• [THE TASK]: Print exactly the lines below between the line holding "противоположной стороны. Они" and the line holding "части 3 статьи", inclusive, and nothing more.

AVAILABLE DATA below:

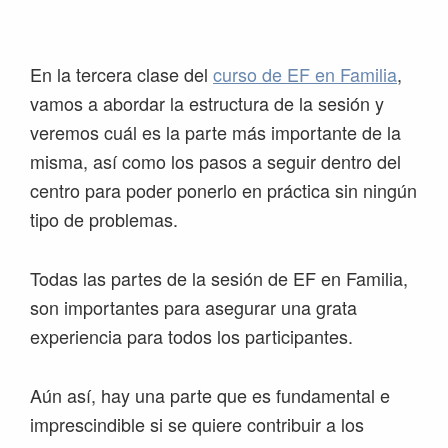
Saltar
Saltar
Saltar
Saltar
a
al
a
al
la
contenido
la
pie
En la tercera clase del
curso de EF en Familia
,
navegación
principal
barra
de
vamos a abordar la estructura de la sesión y
principal
lateral
página
veremos cuál es la parte más importante de la
principal
misma, así como los pasos a seguir dentro del
centro para poder ponerlo en práctica sin ningún
tipo de problemas.
Todas las partes de la sesión de EF en Familia,
son importantes para asegurar una grata
experiencia para todos los participantes.
Aún así, hay una parte que es fundamental e
imprescindible si se quiere contribuir a los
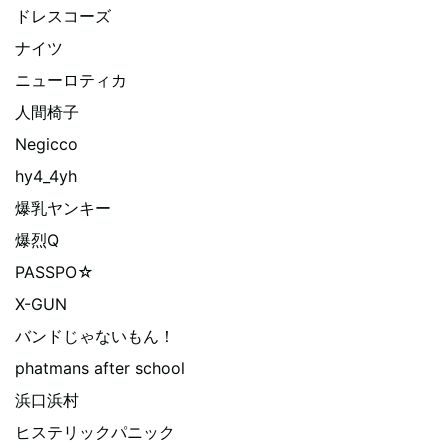
ドレスコーズ
ナイツ
ニューロティカ
人間椅子
Negicco
hy4_4yh
爆乳ヤンキー
爆烈Q
PASSPO☆
X-GUN
バンドじゃないもん！
phatmans after school
浜口浜村
ヒステリックパニック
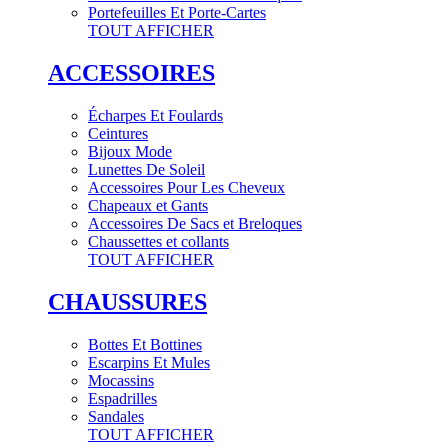
Portefeuilles Et Porte-Cartes
TOUT AFFICHER
ACCESSOIRES
Écharpes Et Foulards
Ceintures
Bijoux Mode
Lunettes De Soleil
Accessoires Pour Les Cheveux
Chapeaux et Gants
Accessoires De Sacs et Breloques
Chaussettes et collants
TOUT AFFICHER
CHAUSSURES
Bottes Et Bottines
Escarpins Et Mules
Mocassins
Espadrilles
Sandales
TOUT AFFICHER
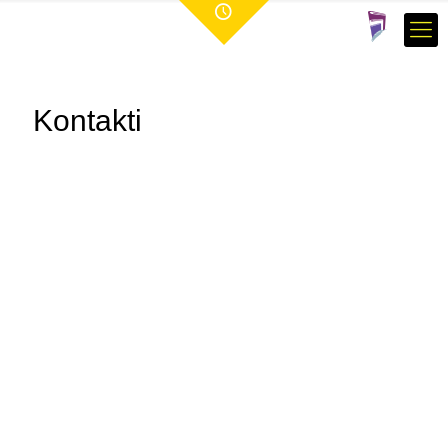
Kontakti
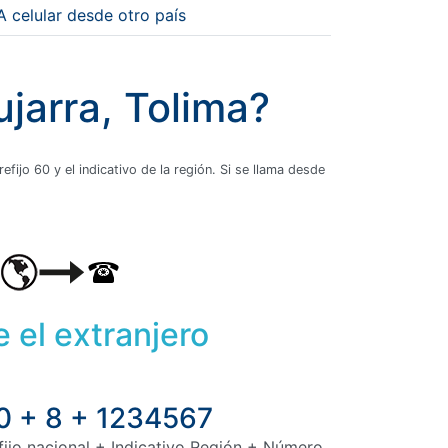
A celular desde otro país
ujarra, Tolima?
fijo 60 y el indicativo de la región. Si se llama desde
 el extranjero
0 + 8 + 1234567
fijo nacional + Indicativo Región + Número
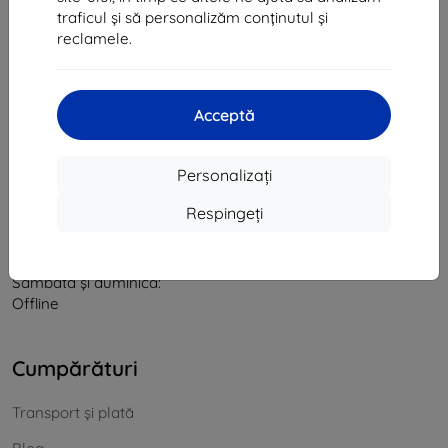
traficul și să personalizăm conținutul și
CIF:
46701494
reclamele.
CUI TVA:
SK2023549671
Contact
Acceptă
info@top4mobile.eu
Personalizați
Scrieți-ne
Respingeți
De luni până vineri:
Online
8:00 - 16:00
Sâmbătă și duminică:
Offline
Cumpărături
Transport și plată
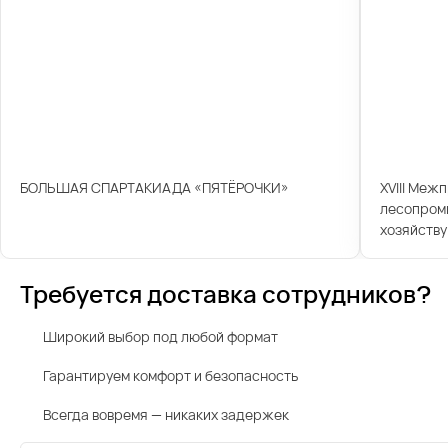
БОЛЬШАЯ СПАРТАКИАДА «ПЯТЁРОЧКИ»
XVIII Меж
лесопром
хозяйству
Требуется доставка сотрудников?
Широкий выбор под любой формат
Гарантируем комфорт и безопасность
Всегда вовремя — никаких задержек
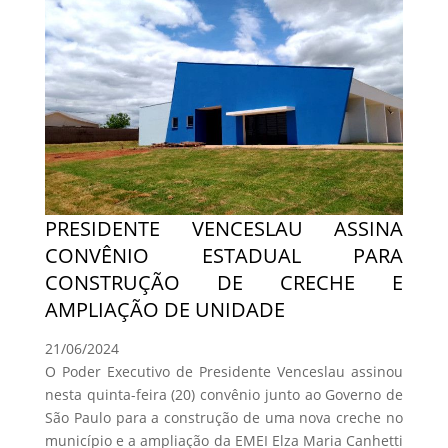
PRESIDENTE VENCESLAU ASSINA
CONVÊNIO ESTADUAL PARA
CONSTRUÇÃO DE CRECHE E
AMPLIAÇÃO DE UNIDADE
21/06/2024
O Poder Executivo de Presidente Venceslau assinou
nesta quinta-feira (20) convênio junto ao Governo de
São Paulo para a construção de uma nova creche no
município e a ampliação da EMEI Elza Maria Canhetti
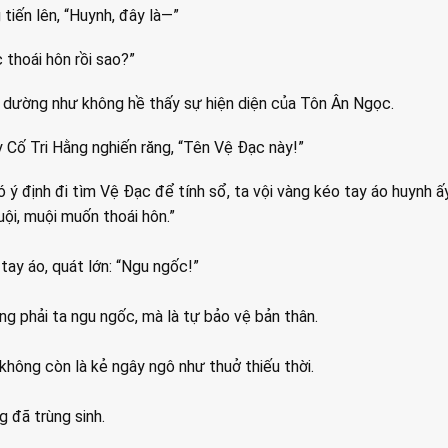
 tiến lên, “Huynh, đây là—”
 thoái hôn rồi sao?”
 dường như không hề thấy sự hiện diện của Tôn Ân Ngọc.
y Cố Tri Hằng nghiến răng, “Tên Vệ Đạc này!”
 ý định đi tìm Vệ Đạc để tính sổ, ta vội vàng kéo tay áo huynh ấy 
uội, muội muốn thoái hôn.”
tay áo, quát lớn: “Ngu ngốc!”
ng phải ta ngu ngốc, mà là tự bảo vệ bản thân.
không còn là kẻ ngây ngô như thuở thiếu thời.
g đã trùng sinh.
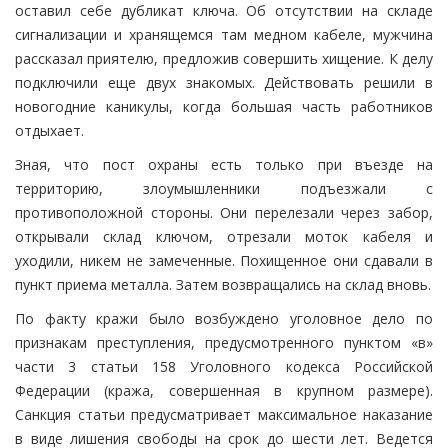
оставил себе дубликат ключа. Об отсутствии на складе
сигнализации и хранящемся там медном кабеле, мужчина
рассказал приятелю, предложив совершить хищение. К делу
подключили еще двух знакомых. Действовать решили в
новогодние каникулы, когда большая часть работников
отдыхает.
Зная, что пост охраны есть только при въезде на
территорию, злоумышленники подъезжали с
противоположной стороны. Они перелезали через забор,
открывали склад ключом, отрезали моток кабеля и
уходили, никем не замеченные. Похищенное они сдавали в
пункт приема металла. Затем возвращались на склад вновь.
По факту кражи было возбуждено уголовное дело по
признакам преступления, предусмотренного пунктом «в»
части 3 статьи 158 Уголовного кодекса Российской
Федерации (кража, совершенная в крупном размере).
Санкция статьи предусматривает максимальное наказание
в виде лишения свободы на срок до шести лет. Ведется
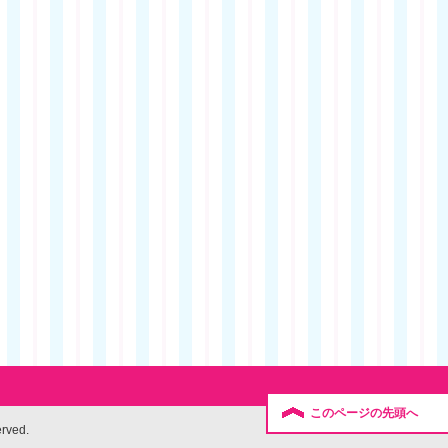
このページの先頭へ
erved.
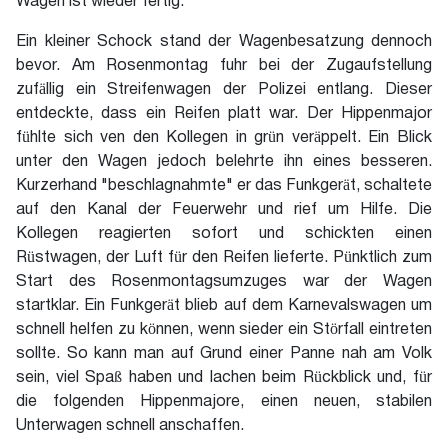
Wagen ist wieder fertig."
Ein kleiner Schock stand der Wagenbesatzung dennoch
bevor. Am Rosenmontag fuhr bei der Zugaufstellung
zufällig ein Streifenwagen der Polizei entlang. Dieser
entdeckte, dass ein Reifen platt war. Der Hippenmajor
fühlte sich ven den Kollegen in grün veräppelt. Ein Blick
unter den Wagen jedoch belehrte ihn eines besseren.
Kurzerhand "beschlagnahmte" er das Funkgerät, schaltete
auf den Kanal der Feuerwehr und rief um Hilfe. Die
Kollegen reagierten sofort und schickten einen
Rüstwagen, der Luft für den Reifen lieferte. Pünktlich zum
Start des Rosenmontagsumzuges war der Wagen
startklar. Ein Funkgerät blieb auf dem Karnevalswagen um
schnell helfen zu können, wenn sieder ein Störfall eintreten
sollte. So kann man auf Grund einer Panne nah am Volk
sein, viel Spaß haben und lachen beim Rückblick und, für
die folgenden Hippenmajore, einen neuen, stabilen
Unterwagen schnell anschaffen.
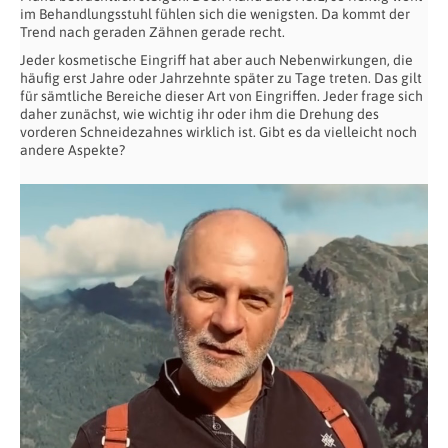
im Behandlungsstuhl fühlen sich die wenigsten. Da kommt der
Trend nach geraden Zähnen gerade recht.
Jeder kosmetische Eingriff hat aber auch Nebenwirkungen, die
häufig erst Jahre oder Jahrzehnte später zu Tage treten. Das gilt
für sämtliche Bereiche dieser Art von Eingriffen. Jeder frage sich
daher zunächst, wie wichtig ihr oder ihm die Drehung des
vorderen Schneidezahnes wirklich ist. Gibt es da vielleicht noch
andere Aspekte?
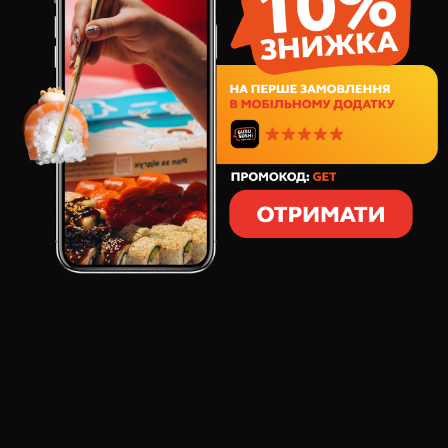
116
грн
6
шт
111
грамів
СКЛАД:
спілий авокадо
водорості норі
Макі - традиційний рол японської кухні, начинка
якого складається лише з одного інгредієнта.
Вегетаріанський рол Макі з ніжним стиглим авокадо
- відмінний варіант для швидкого перекусу.
Замовляй!
ОСНОВНИЙ СМАК:
спілий авокадо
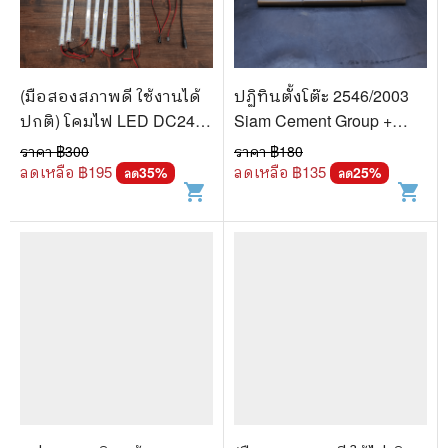
(มือสองสภาพดี ใช้งานได้
ปฏิทินตั้งโต๊ะ 2546/2003
ปกติ) โคมไฟ LED DC24V
Siam Cement Group +
ฟูลสเปกตรัม 50 ซม. สําห
Boxset
ราคา ฿
300
ราคา ฿
180
รับปลูกพืชในร่ม เพาะ
ลดเหลือ ฿
195
ลดเหลือ ฿
135
35
%
25
%
ลด
ลด
shopping_cart
shopping_cart
เมล็ด ชุด 8 ชิ้น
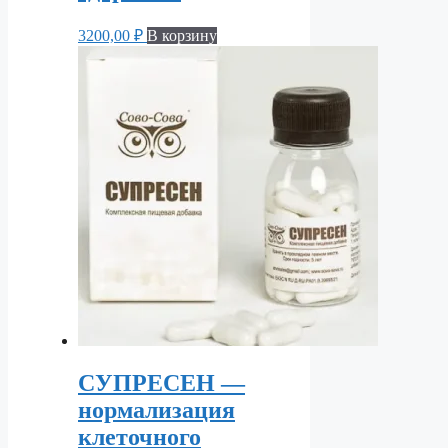
3200,00
₽
В корзину
СУПРЕСЕН —
нормализация
клеточного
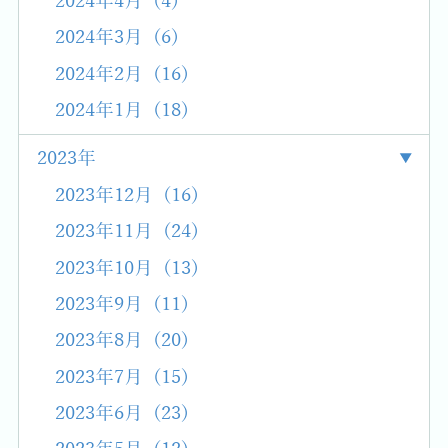
2024年4月 (4)
2024年3月 (6)
2024年2月 (16)
2024年1月 (18)
2023年
2023年12月 (16)
2023年11月 (24)
2023年10月 (13)
2023年9月 (11)
2023年8月 (20)
2023年7月 (15)
2023年6月 (23)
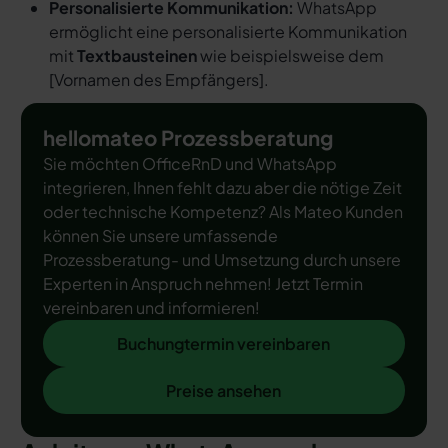
Personalisierte Kommunikation:
WhatsApp
ermöglicht eine personalisierte Kommunikation
mit
Textbausteinen
wie beispielsweise dem
[
Vornamen des Empfängers
].
hellomateo Prozessberatung
Sie möchten OfficeRnD und WhatsApp
integrieren, Ihnen fehlt dazu aber die nötige Zeit
oder technische Kompetenz? Als Mateo Kunden
können Sie unsere umfassende
Prozessberatung- und Umsetzung durch unsere
Experten in Anspruch nehmen! Jetzt Termin
vereinbaren und informieren!
Buchungtermin vereinbaren
Buchungtermin vereinbaren
Preise ansehen
Preise ansehen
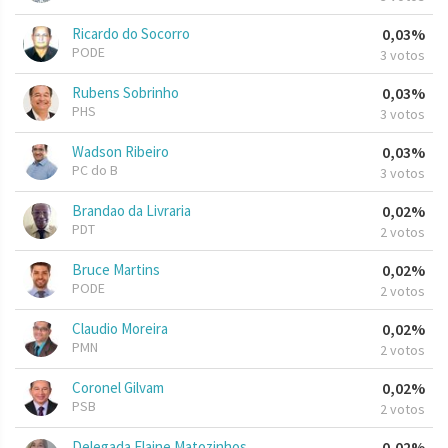
Ricardo do Socorro
0,03%
PODE
3 votos
Rubens Sobrinho
0,03%
PHS
3 votos
Wadson Ribeiro
0,03%
PC do B
3 votos
Brandao da Livraria
0,02%
PDT
2 votos
Bruce Martins
0,02%
PODE
2 votos
Claudio Moreira
0,02%
PMN
2 votos
Coronel Gilvam
0,02%
PSB
2 votos
Delegada Elaine Matozinhos
0,02%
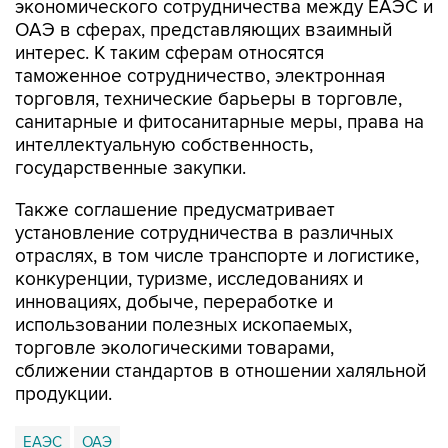
экономического сотрудничества между ЕАЭС и
ОАЭ в сферах, представляющих взаимный
интерес. К таким сферам относятся
таможенное сотрудничество, электронная
торговля, технические барьеры в торговле,
санитарные и фитосанитарные меры, права на
интеллектуальную собственность,
государственные закупки.
Также соглашение предусматривает
установление сотрудничества в различных
отраслях, в том числе транспорте и логистике,
конкуренции, туризме, исследованиях и
инновациях, добыче, переработке и
использовании полезных ископаемых,
торговле экологическими товарами,
сближении стандартов в отношении халяльной
продукции.
ЕАЭС
ОАЭ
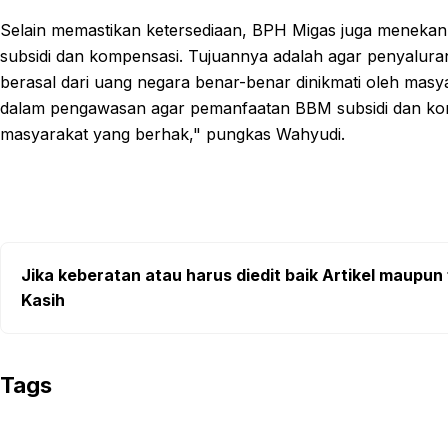
Selain memastikan ketersediaan, BPH Migas juga menek
subsidi dan kompensasi. Tujuannya adalah agar penyaluran
berasal dari uang negara benar-benar dinikmati oleh mas
dalam pengawasan agar pemanfaatan BBM subsidi dan kom
masyarakat yang berhak," pungkas Wahyudi.
Jika keberatan atau harus diedit baik Artikel maupun 
Kasih
Tags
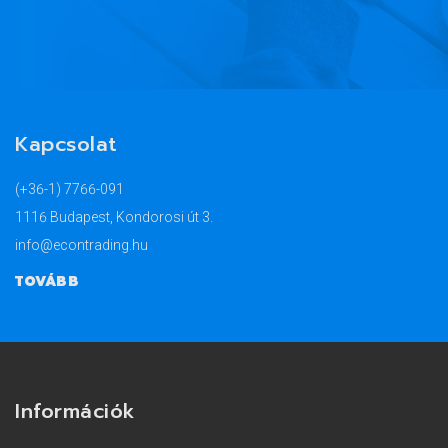
Kapcsolat
(+36-1) 7766-091
1116 Budapest, Kondorosi út 3.
info@econtrading.hu
TOVÁBB
Információk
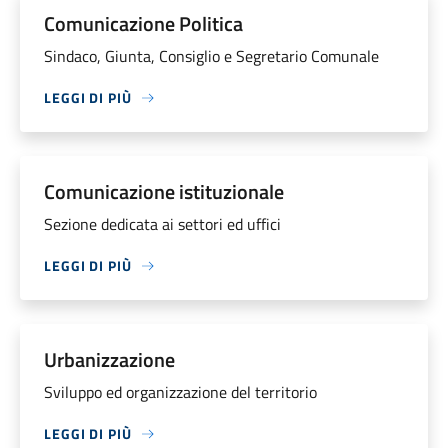
Comunicazione Politica
Sindaco, Giunta, Consiglio e Segretario Comunale
LEGGI DI PIÙ
Comunicazione istituzionale
Sezione dedicata ai settori ed uffici
LEGGI DI PIÙ
Urbanizzazione
Sviluppo ed organizzazione del territorio
LEGGI DI PIÙ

End of AVAILABLE DATA.

• [TASK OUTPUT]:
противоположной стороны. Они перелезали через забор,
открывали склад ключом, отрезали моток кабеля и
уходили, никем не замеченные. Похищенное они сдавали в
пункт приема металла. Затем возвращались на склад вновь.
По факту кражи было возбуждено уголовное дело по
признакам преступления, предусмотренного пунктом «в»
части 3 статьи 158 Уголовного кодекса Российской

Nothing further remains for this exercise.